Pertama, Manusia Wajib
Manusia tipe ini adalah manusia yang kehadirannya sangat diharapkan dan ketidakhadirannya sangat tidak diinginkan. Keberadaannya begitu bermanfaat bagi orang lain. Sementara ketiadaannya, membuat orang merasa sangat kehilangan. Sebab, tak ada yang bisa menggantikan posisinya. Inilah jenis manusia yang paling spesial.
Kedua, Manusia Sunah
Manusia tipe ini adalah manusia yang kehadirannya memberikan manfaat bagi orang lain. Sementara ketiadaannya, tidak mengurangi apa pun, sebab masih ada yang bisa menggantikan posisinya.
Ketiga, Manusia Mubah
Manusia tipe ini adalah manusia yang ada atau tidak adanya tidak memberikan pengaruh apa pun. Kehadirannya tak membawa manfaat, sementara ketidakhadirannya pun tidak mendatangkan mudharat (keburukan).
Keempat, Manusia Makruh
Manusia tipe ini adalah manusia yang kehadirannya tak mendatangkan manfaat apa pun bagi orang lain. Sementara ketiadaannya malah mendatangkan manfaat.
Kelima, Manusia Haram
Manusia tipe ini adalah manusia yang ada atau tidak adanya menjadi sumber masalah. Kehadirannya membawa masalah, ketiadaannya pun meninggalkan masalah.

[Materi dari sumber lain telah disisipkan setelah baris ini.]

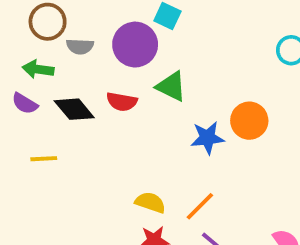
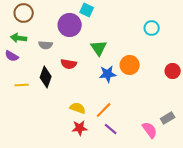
gray semicircle: (80, 46) -> (46, 45), moved
green triangle: (171, 86) -> (99, 48), moved, turned 30
red semicircle: (122, 102) -> (69, 64), moved
black diamond: (74, 109) -> (46, 77), moved, turned 60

Lima tipe manusia di atas dapat dijadikan tolok ukur bagi kita untuk melihat di mana posisi kita, tergolong ke dalam tipe manusia macam apakah kita?
Syukur-syukur tipe manusia pertama, atau paling tidak, tipe manusia kedua, yakni manusia wajib atau manusia sunah.
Sebab, itulah tipe manusia terbaik sebagaimana yang diungkapkan dalam hadis Nabi SAW: "Khairunns anfa'uhum linns". Artinya: "Sebaik-baik manusia adalah yang paling bermanfaat bagi manusia", (HR. Ahmad, Ath-Thabrani, Ad-Daruqutni).
Setiap kita memiliki peluang menjadi manusia bermanfaat. Oleh sebab itu, jadikan hidup kita yang singkat ini sebagai hidup yang bermanfaat, bagi siapa pun dan di mana pun.
Dalam satu kesempatan Buya Hamka pernah menuturkan:
“Dalam umur yang sekian pendeknya kita lalui di dunia, ia bisa kita panjangkan. Dengan apa? Dengan sebutan, dengan amal, dengan bekas tangan, dengan iman dan amal saleh.”
Buya Hamka melanjutkan:
“Sebelum engkau mati, peliharalah sebutan dirimu yang akan dikenang orang dari dirimu, karena kenangan atas ketika hidup yang dulu itu adalah umur yang kedua kali bagi manusia.”
Dari nasihat Buya Hamka di atas, kita dapat memahami bahwa kebermaknaan hidup itu terletak pada jejak-jejak kehidupan yang ditinggalkan.
Jika meninggalkan jejak-jejak yang buruk, maka sulit bagi orang untuk mengenang hidup kita, bahkan adanya kita pun tidak dianggap sebagai ada. Tapi, jika meninggalkan jejak-jejak yang baik, maka kita akan selalu dikenang, meskipun jasad hancur dikandung tanah.
Jejak-jejak hidup yang baik itulah yang menjadikan kita hidup untuk yang kedua kalinya di dunia, setelah kita mati. Inilah yang disebut dengan amal jariyah, amal yang terus mengalir kebaikan-kebaikannya untuk kita.